Alexandre: A Ciência exerce um papel fundamental no progresso das sociedades. Sem Ciência, estaríamos perdidos, condenados a uma vida primitiva e cheia de riscos. Com a ajuda da Ciência, o homem foi capaz de combater doenças terríveis, que dominaram o mundo antigo, matando milhares de pessoas. Ninguém pode negar os benefícios que a tele-informática nos oferece diariamente, como celulares, computadores de bolso, veículos guiados por piloto automático etc. Tudo isso é bom. Mas tem o seu lado negativo também. O problema está no uso que fazemos dos instrumentais fornecidos pela Ciência, se para o bem ou para o mal. Lembre-se que a física, a química e a matemática foram empregadas para ajudar na construção de coisas horrendas, como a bomba atômica. Tudo depende do homem e dos seus propósitos.
PASCOM: Você acredita cegamente na Ciência?
Alexandre: Cegamente, não. Há uma palavrazinha muita empregada ultimamente pelos meios de comunicação – “fundamentalismo”. Geralmente é empregada em matérias jornalísticas relacionadas a atentados terroristas - por exemplo, quando determinado grupo provoca uma explosão matando dezenas de pessoas -, mas na realidade o termo “fundamentalista” serve para designar todo aquele que imagina possuir verdades indiscutíveis, ou seja, que não podem ser contrariadas. Ora, se eu dissesse que acredito cegamente na Ciência, na realidade essa seria uma atitude fundamentalista, pois seria o mesmo que afirmar que a Ciência tem resposta para todas as questões humanas, e ela não tem. Já falei antes, a Ciência não consegue explicar por completo a origem do Universo. A Grande Explosão, ou Big Bang, é só uma teoria, sem comprovação plena. A Religião, as Artes, o Saber Científico, tudo isso nos ajuda a entender melhor o mundo em que vivemos, sendo a Ciência apenas um dentre muitos instrumentos que servem de auxílio ao homem em sua caminhada terrena. Muitas vezes ela erra, visto que não há criação humana 100% perfeita.
PASCOM: Como você vê a religião hoje? Na sua opinião, ela vê com bons olhos esse desenvolvimento científico?
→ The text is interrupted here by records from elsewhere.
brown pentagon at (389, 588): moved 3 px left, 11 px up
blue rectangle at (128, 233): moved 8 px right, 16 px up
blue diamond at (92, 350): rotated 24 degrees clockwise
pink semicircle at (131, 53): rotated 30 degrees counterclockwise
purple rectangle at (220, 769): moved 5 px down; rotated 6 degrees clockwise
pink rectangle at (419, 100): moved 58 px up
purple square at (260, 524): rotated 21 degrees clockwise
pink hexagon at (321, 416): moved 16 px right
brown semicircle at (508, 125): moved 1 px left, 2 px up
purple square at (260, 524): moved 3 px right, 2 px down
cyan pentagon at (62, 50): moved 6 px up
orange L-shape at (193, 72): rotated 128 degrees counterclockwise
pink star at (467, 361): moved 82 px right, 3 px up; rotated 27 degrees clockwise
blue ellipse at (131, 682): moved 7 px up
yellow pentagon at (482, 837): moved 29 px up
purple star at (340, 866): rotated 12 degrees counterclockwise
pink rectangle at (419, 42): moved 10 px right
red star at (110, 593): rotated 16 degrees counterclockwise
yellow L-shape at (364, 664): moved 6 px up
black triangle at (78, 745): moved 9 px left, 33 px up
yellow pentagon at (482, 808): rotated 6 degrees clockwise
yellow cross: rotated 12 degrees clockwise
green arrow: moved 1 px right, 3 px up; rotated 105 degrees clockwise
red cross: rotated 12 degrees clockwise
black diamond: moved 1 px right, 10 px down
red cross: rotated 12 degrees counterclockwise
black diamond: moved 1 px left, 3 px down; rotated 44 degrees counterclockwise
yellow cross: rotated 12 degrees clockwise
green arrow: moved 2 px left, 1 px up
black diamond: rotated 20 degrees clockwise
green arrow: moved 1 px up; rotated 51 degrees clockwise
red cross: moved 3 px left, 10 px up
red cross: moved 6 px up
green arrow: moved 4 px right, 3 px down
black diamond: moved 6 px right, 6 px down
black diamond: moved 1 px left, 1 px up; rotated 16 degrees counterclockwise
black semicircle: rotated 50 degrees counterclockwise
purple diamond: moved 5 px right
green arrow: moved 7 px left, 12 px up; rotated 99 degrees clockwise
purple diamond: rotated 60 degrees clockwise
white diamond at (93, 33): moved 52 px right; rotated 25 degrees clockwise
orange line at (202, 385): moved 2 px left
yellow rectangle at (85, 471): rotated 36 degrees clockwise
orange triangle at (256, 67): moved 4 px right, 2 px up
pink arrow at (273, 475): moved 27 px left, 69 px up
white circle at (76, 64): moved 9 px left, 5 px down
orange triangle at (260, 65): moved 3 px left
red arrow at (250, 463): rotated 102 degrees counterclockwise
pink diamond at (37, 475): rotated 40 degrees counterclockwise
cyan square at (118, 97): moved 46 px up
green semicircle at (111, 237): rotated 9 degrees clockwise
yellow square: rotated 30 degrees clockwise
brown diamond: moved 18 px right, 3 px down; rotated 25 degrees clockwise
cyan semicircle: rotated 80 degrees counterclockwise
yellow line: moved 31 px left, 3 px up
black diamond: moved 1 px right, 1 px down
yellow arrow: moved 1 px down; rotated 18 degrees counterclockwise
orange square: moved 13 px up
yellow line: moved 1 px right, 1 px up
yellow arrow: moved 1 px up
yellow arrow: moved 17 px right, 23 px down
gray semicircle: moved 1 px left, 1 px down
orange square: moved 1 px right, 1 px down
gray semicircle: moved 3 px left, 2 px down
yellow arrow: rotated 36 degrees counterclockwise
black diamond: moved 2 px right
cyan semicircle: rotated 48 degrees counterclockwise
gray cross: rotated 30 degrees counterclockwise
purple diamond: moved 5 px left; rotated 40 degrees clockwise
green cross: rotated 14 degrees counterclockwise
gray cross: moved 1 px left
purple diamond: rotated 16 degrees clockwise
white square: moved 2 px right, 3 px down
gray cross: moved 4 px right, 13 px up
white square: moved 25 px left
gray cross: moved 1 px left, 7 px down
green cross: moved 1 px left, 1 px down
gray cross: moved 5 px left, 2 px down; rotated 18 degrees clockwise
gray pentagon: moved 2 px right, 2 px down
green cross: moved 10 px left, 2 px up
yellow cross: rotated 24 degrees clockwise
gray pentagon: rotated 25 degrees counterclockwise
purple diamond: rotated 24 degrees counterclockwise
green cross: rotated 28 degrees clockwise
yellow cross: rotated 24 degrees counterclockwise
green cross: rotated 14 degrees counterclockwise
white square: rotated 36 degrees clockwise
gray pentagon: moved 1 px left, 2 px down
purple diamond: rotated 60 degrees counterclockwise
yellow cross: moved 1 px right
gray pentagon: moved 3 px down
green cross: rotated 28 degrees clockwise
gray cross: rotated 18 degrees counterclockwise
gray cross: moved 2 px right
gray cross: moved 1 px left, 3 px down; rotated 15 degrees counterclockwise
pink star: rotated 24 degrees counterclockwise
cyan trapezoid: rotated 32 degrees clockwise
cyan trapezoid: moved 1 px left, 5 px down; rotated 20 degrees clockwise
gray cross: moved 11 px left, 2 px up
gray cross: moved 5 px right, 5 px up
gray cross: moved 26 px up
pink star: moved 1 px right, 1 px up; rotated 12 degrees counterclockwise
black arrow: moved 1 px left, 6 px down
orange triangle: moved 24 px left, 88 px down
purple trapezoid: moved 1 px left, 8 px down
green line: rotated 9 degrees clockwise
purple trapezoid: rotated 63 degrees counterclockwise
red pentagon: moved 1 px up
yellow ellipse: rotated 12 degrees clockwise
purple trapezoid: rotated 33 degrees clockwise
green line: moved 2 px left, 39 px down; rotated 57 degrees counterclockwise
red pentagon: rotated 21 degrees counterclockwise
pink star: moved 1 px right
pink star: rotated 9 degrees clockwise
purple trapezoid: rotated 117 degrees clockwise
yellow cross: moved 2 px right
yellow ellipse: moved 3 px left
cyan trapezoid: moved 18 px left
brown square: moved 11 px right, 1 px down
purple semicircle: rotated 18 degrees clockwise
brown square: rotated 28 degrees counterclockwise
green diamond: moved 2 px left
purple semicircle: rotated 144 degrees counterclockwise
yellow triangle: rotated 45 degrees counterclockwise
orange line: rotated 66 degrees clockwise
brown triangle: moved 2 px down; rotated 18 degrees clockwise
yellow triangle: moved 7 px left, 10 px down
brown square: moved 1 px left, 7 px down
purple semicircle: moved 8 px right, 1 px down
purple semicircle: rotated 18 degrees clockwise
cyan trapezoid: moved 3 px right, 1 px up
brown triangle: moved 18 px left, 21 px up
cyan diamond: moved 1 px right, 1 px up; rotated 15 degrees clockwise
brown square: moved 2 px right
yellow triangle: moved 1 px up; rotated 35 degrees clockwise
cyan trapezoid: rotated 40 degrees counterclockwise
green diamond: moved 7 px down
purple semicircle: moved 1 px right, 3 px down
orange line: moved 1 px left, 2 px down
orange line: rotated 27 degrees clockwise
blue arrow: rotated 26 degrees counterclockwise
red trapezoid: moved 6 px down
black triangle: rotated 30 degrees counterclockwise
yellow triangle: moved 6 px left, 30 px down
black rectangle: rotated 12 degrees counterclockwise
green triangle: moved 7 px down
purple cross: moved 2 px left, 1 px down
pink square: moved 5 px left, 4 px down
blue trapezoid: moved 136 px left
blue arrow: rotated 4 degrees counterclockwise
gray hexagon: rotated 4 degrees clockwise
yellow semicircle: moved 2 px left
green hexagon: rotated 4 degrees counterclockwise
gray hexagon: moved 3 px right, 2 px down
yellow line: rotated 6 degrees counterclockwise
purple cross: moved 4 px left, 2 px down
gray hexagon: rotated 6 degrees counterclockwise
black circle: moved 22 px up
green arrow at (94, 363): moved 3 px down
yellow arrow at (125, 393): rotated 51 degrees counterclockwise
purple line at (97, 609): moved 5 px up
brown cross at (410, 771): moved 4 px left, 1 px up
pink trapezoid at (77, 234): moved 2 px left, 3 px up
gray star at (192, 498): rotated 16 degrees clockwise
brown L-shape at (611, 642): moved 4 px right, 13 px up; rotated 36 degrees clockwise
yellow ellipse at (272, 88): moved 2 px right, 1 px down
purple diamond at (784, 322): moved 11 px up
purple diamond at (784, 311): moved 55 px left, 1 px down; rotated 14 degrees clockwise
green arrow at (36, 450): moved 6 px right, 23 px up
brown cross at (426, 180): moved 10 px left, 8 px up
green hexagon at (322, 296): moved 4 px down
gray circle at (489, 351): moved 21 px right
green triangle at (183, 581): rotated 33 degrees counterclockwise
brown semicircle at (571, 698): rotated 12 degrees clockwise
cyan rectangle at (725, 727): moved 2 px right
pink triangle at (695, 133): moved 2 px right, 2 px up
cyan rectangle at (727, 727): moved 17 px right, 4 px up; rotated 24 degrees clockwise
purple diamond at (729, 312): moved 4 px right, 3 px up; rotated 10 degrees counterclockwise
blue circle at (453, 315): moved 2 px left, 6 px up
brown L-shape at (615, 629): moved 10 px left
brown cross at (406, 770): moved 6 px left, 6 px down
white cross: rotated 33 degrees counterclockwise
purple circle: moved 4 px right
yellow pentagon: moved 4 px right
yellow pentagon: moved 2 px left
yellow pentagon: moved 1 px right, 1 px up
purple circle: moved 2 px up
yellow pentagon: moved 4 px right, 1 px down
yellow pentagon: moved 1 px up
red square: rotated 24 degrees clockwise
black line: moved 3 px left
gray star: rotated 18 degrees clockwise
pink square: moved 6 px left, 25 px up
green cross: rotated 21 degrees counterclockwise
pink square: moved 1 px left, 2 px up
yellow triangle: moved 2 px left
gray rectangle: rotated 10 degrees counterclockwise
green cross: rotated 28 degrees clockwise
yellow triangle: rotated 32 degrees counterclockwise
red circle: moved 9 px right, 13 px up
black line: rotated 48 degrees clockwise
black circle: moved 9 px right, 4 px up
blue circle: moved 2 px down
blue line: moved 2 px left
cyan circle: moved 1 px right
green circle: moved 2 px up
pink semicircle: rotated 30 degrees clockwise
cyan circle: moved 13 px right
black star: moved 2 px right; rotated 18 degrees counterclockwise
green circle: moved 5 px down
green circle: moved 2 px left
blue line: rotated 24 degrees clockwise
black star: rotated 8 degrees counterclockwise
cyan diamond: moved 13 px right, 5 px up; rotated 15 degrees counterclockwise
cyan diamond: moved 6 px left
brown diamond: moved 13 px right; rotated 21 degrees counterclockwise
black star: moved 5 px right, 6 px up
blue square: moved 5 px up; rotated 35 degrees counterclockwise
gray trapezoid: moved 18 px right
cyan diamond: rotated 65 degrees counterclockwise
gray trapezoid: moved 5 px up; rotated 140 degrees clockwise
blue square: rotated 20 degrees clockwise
Alexandre: Ciência e Religião sempre disputaram espaço em nossa cultura. Houve épocas em que somente a Religião parecia dominar o espírito humano. Certas idéias não eram bem vistas pela Igreja (lembre-se que Galileu Galilei foi condenado pelo Tribunal do Santo Ofício a abjurar – renunciar – publicamente as suas idéias). Séculos mais tarde, João Paulo II, reconhecendo os “erros e culpas dos que nos precederam”, pediu perdão, em nome da Igreja, pela condenação imposta a Galileu, reconhecendo oficialmente que suas teorias eram justas). Mais tarde, o quadro se inverteu e foi a Ciência (a razão, basicamente) que passou a dominar a cena. A Religião foi equiparada a uma espécie de droga que aprisionava as pessoas (chegou-se a afirmar que a religião era “o ópio do povo”). Atualmente, as coisas estão mais ou menos resolvidas. A frase dita pelo padre ateu Jean Meslier, no século XVII ("Eu gostaria, e este será o último e o mais ardente dos meus desejos, que o último rei fosse estrangulado com as tripas do último padre"), pertence a um passado sepultado, felizmente. É verdade que a Igreja tem criticado fortemente alguns projetos científicos, como o uso de células embrionárias para fins de pesquisa, mas isso é algo que considero benéfico, sob certo ponto de vista. Significa que um dos lados está vigilante, impedindo que o outro cometa exageros.